Money managers continued to liquidate long positions in oil futures as the coronavirus outbreak batters oil demand, but the pace of selling slowed down again last week, for a third consecutive week.
According to exchanges data compiled by Reuters market analyst John Kemp, portfolio managers sold the equivalent of 16 million barrels in the six most important and most traded petroleum futures in the week to February 18.
Although last week was another week in which the net long position in petroleum futures dropped, hedge funds sold the fewest number of barrel equivalents for the past month since the coronavirus outbreak made headlines and started seriously affecting market sentiment over concerns about global oil demand.
The previous week to February 11 had already shown signs that although liquidation of longs continued, the pace of rising shorts slowed after the early market panic. In the week to February 11, money managers sold the equivalent of 74 million barrels in the six most important petroleum contracts.
In the week to February 18, hedge funds and other money managers were net sellers of 16 million barrels of those contracts, according to the exchanges data crunched by Kemp.

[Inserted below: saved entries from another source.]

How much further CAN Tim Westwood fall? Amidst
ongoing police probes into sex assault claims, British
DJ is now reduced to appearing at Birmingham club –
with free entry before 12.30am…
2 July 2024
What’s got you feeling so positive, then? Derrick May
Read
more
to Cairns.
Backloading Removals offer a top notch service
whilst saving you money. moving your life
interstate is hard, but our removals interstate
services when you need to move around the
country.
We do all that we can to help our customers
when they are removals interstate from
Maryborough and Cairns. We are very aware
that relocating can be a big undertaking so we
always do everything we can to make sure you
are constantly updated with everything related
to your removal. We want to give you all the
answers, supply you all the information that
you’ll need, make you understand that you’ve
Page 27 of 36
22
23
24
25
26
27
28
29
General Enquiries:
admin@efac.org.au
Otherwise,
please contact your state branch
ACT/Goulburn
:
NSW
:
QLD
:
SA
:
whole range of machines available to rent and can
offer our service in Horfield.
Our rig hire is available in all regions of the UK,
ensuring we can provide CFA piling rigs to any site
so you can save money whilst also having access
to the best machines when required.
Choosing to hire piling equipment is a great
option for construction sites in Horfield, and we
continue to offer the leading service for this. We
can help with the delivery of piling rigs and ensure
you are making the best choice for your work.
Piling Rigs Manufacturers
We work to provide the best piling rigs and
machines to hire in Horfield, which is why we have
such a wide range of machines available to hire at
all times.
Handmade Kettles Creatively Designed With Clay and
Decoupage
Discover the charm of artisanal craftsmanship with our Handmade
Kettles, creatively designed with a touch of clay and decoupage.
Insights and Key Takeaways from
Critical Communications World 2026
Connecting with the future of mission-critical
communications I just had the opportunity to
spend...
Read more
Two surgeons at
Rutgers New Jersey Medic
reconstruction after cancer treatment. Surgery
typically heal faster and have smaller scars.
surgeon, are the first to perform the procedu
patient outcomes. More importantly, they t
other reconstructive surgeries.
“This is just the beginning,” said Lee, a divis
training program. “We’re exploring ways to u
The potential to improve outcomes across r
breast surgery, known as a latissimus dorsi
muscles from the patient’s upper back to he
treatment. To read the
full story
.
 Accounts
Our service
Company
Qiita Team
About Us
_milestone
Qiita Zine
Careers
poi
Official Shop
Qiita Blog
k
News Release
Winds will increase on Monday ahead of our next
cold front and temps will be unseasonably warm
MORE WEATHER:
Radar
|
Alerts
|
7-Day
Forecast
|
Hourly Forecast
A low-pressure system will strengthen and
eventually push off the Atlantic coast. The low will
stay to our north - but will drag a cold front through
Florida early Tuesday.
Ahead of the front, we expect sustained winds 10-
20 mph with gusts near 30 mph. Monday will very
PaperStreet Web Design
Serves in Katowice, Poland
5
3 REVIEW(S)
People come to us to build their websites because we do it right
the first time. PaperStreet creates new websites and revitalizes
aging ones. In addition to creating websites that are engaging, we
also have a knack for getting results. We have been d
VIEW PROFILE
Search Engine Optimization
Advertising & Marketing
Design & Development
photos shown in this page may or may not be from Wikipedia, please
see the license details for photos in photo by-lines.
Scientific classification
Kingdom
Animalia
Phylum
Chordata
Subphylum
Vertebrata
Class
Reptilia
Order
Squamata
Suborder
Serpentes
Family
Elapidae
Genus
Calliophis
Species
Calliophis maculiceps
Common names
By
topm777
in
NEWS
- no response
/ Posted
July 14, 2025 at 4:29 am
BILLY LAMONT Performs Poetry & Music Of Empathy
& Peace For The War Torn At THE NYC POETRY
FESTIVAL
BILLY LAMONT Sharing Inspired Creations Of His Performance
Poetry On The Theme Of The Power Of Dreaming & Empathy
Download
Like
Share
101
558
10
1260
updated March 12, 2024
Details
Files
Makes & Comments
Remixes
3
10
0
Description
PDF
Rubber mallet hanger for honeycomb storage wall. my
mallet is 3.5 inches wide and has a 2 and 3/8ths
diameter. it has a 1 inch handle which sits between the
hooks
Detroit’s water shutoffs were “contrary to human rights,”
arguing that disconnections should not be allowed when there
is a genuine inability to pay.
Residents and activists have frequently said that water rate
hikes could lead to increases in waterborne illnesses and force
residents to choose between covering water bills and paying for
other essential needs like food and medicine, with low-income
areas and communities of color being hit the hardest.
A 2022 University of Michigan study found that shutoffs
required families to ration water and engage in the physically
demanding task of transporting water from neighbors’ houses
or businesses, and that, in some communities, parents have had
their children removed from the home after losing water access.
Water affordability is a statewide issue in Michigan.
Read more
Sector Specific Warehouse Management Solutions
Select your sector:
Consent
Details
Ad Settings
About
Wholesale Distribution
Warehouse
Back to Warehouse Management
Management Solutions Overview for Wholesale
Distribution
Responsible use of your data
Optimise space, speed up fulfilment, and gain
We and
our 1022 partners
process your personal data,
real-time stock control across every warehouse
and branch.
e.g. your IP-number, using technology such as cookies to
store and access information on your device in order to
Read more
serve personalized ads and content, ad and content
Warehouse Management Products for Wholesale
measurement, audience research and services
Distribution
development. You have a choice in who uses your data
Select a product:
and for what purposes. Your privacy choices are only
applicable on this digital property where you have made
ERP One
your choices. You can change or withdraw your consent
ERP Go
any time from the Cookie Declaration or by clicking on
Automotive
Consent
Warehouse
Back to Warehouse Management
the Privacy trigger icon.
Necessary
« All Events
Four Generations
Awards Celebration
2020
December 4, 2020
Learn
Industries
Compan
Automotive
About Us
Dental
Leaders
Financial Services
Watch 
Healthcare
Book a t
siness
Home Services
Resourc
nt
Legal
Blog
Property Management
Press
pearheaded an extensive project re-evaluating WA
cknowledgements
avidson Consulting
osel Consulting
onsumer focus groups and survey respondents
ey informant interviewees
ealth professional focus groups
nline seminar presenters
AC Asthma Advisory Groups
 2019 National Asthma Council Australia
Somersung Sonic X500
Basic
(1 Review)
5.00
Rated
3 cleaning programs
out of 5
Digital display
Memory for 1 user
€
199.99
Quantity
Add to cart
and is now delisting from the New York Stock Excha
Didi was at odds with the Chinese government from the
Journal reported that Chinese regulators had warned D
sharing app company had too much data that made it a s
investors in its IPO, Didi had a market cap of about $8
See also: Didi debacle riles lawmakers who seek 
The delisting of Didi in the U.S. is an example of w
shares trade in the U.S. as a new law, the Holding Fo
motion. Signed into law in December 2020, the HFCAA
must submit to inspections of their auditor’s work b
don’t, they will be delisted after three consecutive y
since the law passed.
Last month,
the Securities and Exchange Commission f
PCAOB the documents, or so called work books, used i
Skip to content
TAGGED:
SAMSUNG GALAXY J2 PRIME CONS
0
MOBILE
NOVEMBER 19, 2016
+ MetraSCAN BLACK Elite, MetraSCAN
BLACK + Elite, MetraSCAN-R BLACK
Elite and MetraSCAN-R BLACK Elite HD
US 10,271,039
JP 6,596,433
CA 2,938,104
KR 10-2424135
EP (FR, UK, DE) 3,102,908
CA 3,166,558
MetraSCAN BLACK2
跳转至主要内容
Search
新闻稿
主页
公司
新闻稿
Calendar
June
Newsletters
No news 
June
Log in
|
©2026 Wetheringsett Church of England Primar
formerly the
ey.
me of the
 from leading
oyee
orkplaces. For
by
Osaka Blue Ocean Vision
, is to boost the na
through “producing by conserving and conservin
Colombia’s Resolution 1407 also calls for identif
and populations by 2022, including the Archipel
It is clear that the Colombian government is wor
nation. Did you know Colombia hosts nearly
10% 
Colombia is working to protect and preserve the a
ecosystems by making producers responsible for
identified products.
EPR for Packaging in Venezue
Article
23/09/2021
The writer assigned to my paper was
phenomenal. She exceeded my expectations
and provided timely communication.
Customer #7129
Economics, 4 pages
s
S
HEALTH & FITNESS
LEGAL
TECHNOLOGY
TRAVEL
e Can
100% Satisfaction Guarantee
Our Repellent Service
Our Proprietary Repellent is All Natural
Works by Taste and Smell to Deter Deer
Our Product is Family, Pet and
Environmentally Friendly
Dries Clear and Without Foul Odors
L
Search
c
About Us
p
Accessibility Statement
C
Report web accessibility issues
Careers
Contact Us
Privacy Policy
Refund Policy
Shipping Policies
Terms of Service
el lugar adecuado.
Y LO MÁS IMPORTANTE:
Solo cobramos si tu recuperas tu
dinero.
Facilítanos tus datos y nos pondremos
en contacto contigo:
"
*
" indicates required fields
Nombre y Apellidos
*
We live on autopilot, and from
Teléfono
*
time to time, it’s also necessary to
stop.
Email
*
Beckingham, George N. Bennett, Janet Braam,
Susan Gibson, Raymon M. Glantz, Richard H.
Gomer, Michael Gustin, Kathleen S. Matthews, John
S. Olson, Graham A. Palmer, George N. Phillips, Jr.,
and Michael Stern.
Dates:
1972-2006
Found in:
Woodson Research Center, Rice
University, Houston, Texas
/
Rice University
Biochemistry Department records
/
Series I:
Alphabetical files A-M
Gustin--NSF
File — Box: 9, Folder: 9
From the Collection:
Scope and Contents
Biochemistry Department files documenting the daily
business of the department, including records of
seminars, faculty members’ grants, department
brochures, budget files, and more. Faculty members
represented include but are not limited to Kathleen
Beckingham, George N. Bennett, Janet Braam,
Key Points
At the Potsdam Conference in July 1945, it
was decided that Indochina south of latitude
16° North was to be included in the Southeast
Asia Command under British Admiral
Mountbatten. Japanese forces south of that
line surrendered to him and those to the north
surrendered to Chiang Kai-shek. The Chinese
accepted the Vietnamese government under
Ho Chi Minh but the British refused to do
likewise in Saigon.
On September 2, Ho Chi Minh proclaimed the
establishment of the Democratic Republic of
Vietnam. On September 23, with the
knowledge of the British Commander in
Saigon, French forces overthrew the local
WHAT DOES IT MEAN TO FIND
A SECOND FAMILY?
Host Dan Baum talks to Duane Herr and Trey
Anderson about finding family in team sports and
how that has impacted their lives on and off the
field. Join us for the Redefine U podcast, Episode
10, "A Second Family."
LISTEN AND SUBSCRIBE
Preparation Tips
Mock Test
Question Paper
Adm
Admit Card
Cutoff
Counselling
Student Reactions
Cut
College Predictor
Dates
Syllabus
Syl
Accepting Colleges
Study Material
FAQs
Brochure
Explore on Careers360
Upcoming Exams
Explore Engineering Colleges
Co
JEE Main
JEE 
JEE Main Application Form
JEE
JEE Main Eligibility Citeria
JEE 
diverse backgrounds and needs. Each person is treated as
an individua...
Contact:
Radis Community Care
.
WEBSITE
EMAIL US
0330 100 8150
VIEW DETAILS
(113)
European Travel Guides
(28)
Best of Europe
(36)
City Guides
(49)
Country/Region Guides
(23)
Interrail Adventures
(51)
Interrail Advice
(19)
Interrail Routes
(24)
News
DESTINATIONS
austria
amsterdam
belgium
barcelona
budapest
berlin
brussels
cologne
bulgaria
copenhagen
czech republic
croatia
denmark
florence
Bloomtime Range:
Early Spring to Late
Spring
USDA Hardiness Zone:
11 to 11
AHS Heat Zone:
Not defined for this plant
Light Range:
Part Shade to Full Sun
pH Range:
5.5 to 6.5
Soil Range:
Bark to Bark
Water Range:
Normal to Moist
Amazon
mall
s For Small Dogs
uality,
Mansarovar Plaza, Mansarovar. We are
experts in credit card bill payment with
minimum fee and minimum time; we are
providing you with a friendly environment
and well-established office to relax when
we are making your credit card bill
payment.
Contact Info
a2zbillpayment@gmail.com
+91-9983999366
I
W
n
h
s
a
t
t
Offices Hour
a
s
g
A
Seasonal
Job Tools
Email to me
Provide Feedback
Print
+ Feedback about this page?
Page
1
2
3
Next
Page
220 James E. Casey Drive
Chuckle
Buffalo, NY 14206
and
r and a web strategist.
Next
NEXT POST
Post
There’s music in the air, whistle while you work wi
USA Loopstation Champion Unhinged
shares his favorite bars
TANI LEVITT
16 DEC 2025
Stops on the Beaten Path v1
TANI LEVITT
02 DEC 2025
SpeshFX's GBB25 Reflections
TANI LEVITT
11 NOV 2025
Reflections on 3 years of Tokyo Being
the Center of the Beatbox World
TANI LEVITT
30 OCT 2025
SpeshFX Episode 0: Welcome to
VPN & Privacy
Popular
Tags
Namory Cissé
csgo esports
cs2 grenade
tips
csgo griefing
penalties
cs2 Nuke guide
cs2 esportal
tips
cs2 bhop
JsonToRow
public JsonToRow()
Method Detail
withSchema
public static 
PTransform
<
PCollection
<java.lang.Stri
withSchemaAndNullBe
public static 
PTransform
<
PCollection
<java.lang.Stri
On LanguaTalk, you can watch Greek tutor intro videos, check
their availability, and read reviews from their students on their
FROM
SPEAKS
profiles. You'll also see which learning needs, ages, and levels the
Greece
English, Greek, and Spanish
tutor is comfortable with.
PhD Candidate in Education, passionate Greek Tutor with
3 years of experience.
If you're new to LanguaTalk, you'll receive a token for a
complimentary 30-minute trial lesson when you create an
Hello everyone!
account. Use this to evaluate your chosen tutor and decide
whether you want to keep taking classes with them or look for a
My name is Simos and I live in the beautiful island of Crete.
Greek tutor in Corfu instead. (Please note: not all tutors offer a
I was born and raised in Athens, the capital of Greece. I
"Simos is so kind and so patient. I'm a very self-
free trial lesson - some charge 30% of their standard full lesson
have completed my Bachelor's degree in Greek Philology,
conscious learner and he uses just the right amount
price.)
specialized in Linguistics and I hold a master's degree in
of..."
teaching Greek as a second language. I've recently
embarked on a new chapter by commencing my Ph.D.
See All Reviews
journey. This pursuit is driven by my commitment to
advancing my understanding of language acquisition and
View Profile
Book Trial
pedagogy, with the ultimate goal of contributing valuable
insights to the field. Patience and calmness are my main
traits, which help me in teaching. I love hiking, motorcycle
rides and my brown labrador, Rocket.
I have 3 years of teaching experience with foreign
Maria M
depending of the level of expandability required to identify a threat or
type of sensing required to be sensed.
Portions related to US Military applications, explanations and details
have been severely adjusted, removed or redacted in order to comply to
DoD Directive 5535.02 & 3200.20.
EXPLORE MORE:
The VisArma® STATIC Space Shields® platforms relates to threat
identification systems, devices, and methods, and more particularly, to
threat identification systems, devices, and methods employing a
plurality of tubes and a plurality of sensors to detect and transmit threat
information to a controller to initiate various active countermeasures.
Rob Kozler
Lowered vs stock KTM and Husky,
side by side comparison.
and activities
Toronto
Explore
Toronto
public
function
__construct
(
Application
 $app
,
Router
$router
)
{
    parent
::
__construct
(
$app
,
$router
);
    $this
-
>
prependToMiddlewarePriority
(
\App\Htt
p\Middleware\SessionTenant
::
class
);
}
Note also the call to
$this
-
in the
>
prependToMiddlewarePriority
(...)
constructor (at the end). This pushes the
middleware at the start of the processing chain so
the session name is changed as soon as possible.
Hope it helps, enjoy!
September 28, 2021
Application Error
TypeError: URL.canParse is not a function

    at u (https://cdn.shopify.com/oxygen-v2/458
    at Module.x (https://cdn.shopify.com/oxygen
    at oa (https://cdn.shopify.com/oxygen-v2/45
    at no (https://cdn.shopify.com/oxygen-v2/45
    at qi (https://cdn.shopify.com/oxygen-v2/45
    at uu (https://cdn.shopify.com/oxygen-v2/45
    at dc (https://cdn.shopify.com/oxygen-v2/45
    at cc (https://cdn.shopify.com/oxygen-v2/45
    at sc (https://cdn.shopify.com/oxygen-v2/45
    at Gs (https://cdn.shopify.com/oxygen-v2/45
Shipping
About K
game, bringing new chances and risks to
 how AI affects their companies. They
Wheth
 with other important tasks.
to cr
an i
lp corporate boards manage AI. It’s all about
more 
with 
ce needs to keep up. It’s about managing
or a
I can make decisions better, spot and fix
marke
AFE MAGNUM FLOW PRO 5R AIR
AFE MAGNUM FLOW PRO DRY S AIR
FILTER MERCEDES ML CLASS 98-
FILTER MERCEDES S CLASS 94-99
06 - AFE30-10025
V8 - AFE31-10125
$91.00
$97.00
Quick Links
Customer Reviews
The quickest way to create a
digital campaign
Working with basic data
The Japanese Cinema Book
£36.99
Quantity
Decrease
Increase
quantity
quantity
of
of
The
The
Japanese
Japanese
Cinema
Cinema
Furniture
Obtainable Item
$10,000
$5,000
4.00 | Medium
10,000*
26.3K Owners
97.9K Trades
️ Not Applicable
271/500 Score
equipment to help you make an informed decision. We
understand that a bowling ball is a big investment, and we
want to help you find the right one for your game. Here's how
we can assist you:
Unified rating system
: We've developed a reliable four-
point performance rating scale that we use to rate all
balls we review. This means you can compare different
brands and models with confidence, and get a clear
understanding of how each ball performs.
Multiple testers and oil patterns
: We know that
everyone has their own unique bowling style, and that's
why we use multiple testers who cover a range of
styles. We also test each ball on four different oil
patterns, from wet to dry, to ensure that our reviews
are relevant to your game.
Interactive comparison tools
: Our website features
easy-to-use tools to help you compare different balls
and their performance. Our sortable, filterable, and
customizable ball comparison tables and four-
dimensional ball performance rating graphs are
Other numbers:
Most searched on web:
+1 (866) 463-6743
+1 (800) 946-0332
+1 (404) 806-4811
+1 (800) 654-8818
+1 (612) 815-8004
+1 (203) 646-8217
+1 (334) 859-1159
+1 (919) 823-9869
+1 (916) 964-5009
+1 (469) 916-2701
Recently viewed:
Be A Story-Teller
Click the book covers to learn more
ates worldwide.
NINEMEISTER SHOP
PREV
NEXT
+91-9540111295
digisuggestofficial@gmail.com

“Funds cut bullish WTI crude oil bets by 27k lots while keeping the Brent long close to unchanged. The latter potentially in response to supply risks from Libya, Russia’s Rosneft and potential OPEC+ cuts,” Ole Hansen, Head of Commodity Strategy at Saxo Bank, said on Monday, commenting on the commitment of traders (COT) reports.
However, after the latest COT report with data until February 18, the market started panicking about an extended shock to global economic activity and oil demand as the coronavirus cases and deaths spread outside China, to South Korea, Japan, Iran, and Italy.